The Rockets had the slower-footed Garrison Matthews at the point of attack on Shai and it was easy for Canadian to burst past Matthews. Alperen Sengun, not exactly known for his fleet-footedness either, converges on the drive to play help defense. With Shai already racing past both defenders into the lane, there is bound to be contact. Defenses cannot simply just give up easy looks inside.

This is another example of the help defense being slow to converge on the drive and Shai’s fully exploiting that weakness. He again roasts the the primary defender into the lane and draws contact when Sengun collides into his back. SGA is able to finish his layup and walk to the line for a foul shot.

He also loves to gather the ball and bring it up towards the basket at very awkward angles. The defense does not expect the angles and the uncertainty baits them into performing a low percentage reach for the ball that often ends with a rake across Shai’s arm.

Now averaging 10 free-throw attempts per game on the year, Shai is third in the league trailing only Giannis Antetokounmpo and Luka Doncic.

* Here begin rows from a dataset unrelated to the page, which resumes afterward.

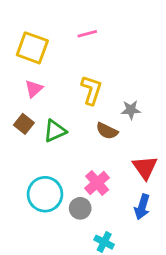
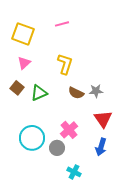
gray star: (131, 110) -> (96, 91), moved

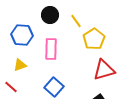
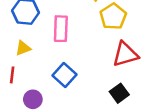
red line: (11, 87) -> (12, 75), turned 56

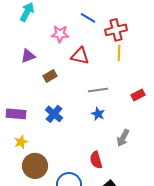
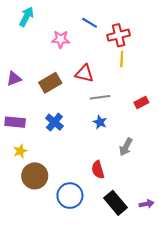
purple triangle: (28, 56) -> (14, 79), moved
red triangle: (80, 56) -> (84, 73), moved
brown rectangle: (50, 76) -> (50, 83), size x1.5

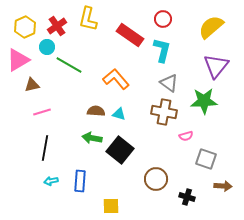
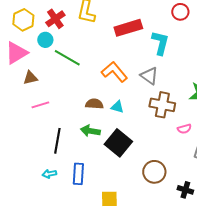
red circle: (163, 19) -> (180, 12), moved
red rectangle: (130, 35) -> (128, 28), turned -52
gray triangle: (169, 83) -> (149, 76), moved
black line: (45, 148) -> (57, 141), moved

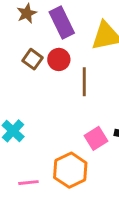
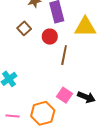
brown square: (32, 59) -> (24, 28), moved
pink square: (96, 138) -> (64, 95), turned -35

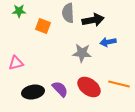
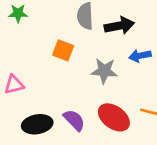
orange square: (43, 26) -> (63, 50), moved

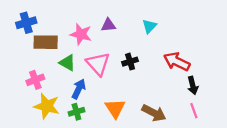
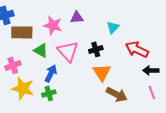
cyan triangle: (149, 26) -> (113, 27), moved
black arrow: (193, 86) -> (151, 70), turned 105
orange triangle: (115, 108) -> (102, 72), moved

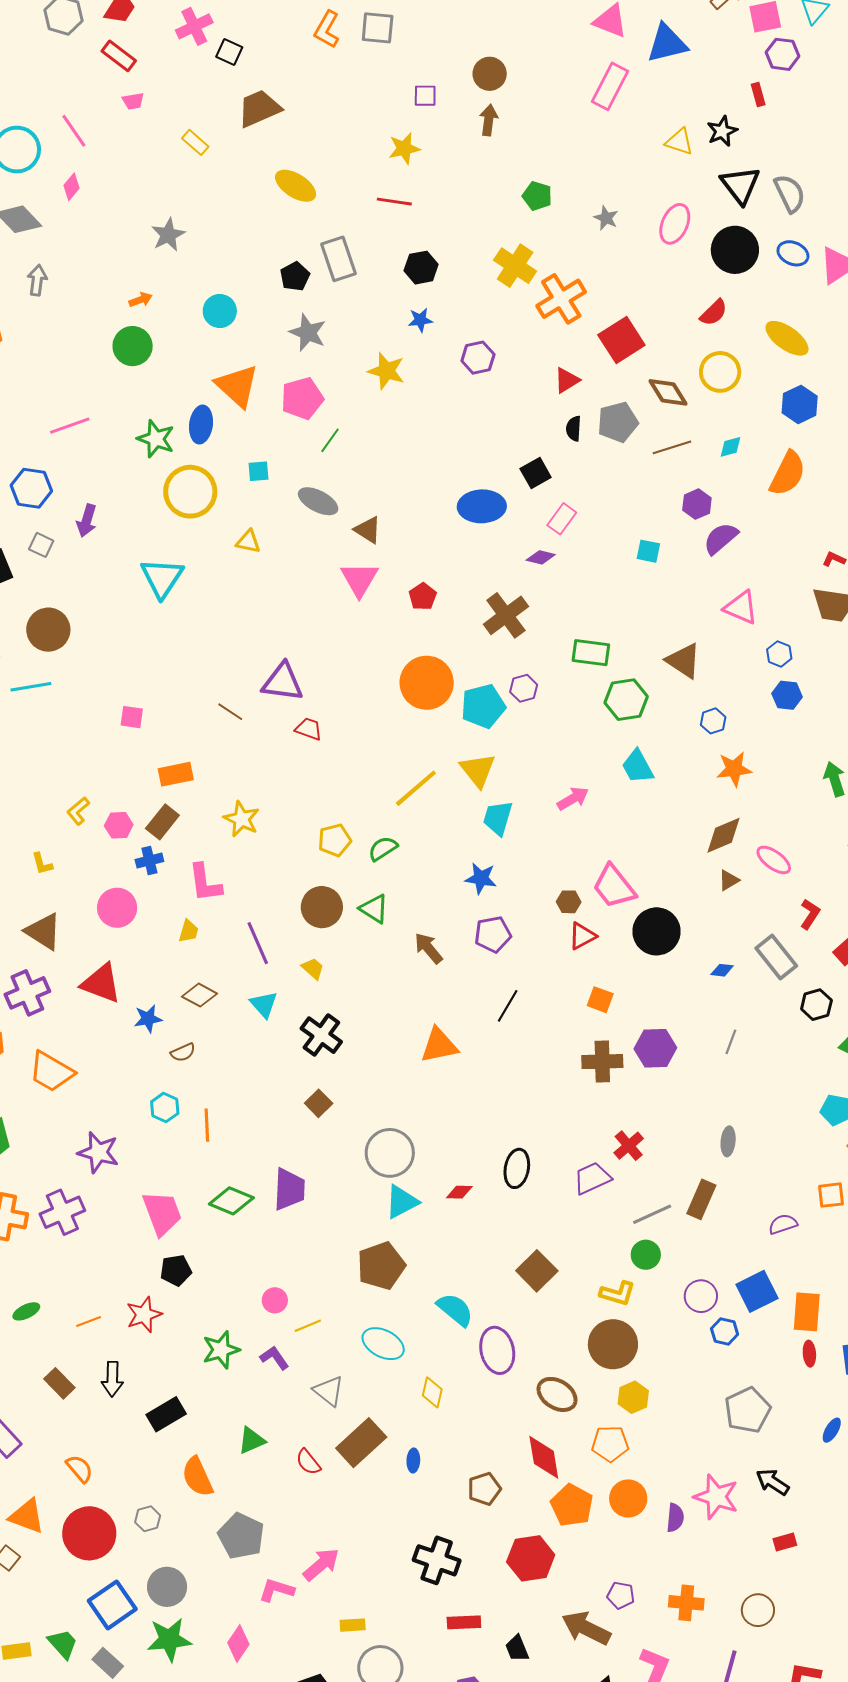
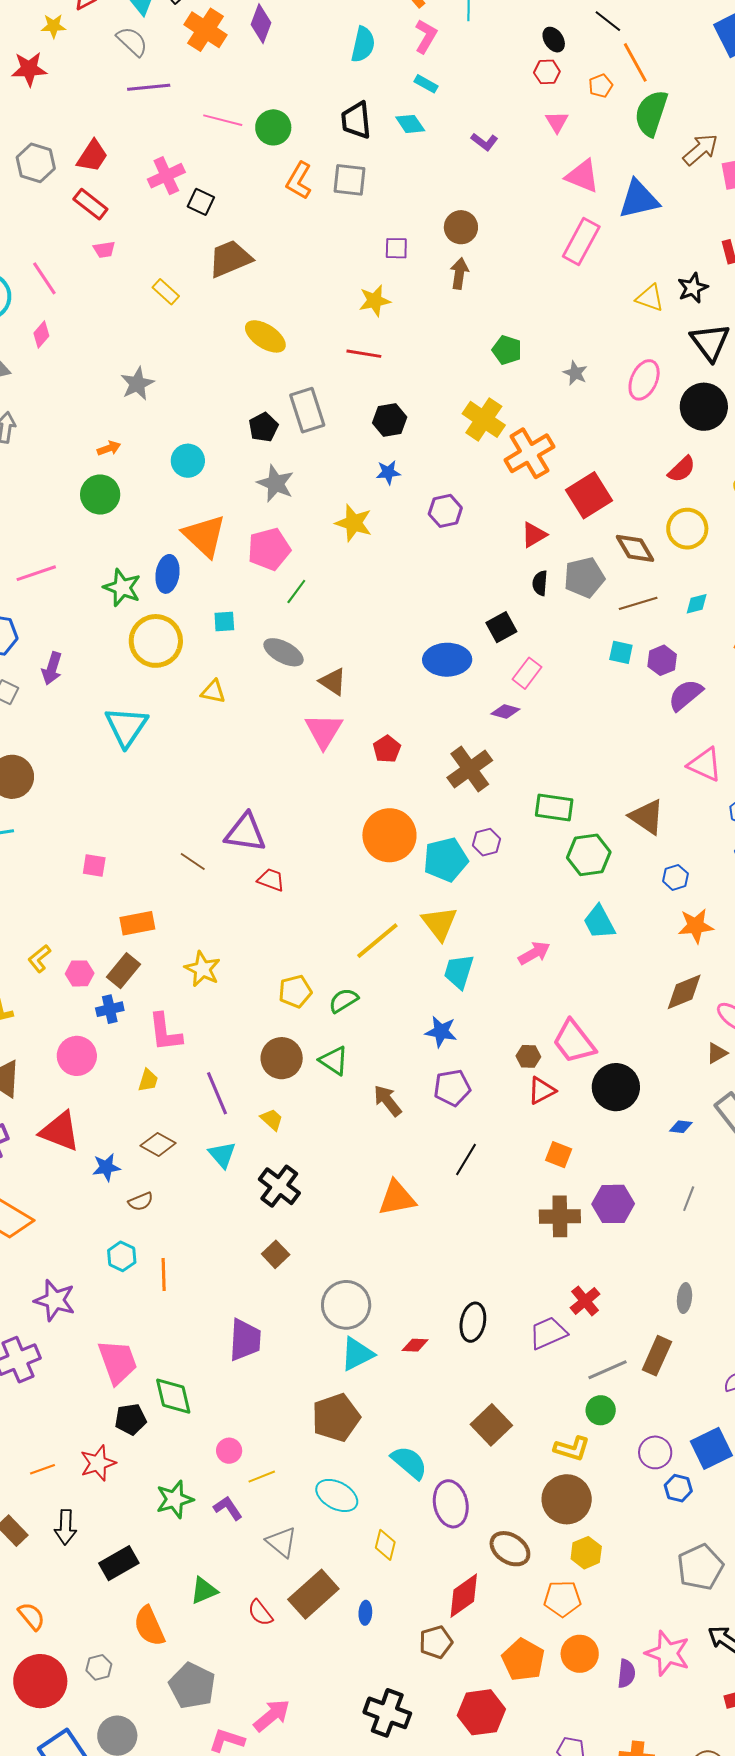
cyan square: (648, 551) -> (621, 652), moved
brown triangle: (729, 880) -> (717, 1053), moved
green diamond: (231, 1201) -> (173, 1396), moved, turned 54
red diamond: (544, 1457) -> (464, 1596), moved, turned 63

He is one of only three players to average over five attempts a game whilst still hitting over 90% of them.

I think it is fair to say Shai has not quite been performing as well from the field in the last nine games as we would hope for, just 43.9% from the field and a rather putrid 17.2% from three. His mid-range has slowed down a bit and he is getting swarmed on his drives to the rim.

But his ability to draw free throws has kept his overall efficiency and output alive. Gilgeous-Alexander is still averaging 30.1 points on a very good 60.3% true-shooting. The charity stripe has been very charitable indeed for Shai and the Thunder as the newly emerged superstar is getting the superstar calls.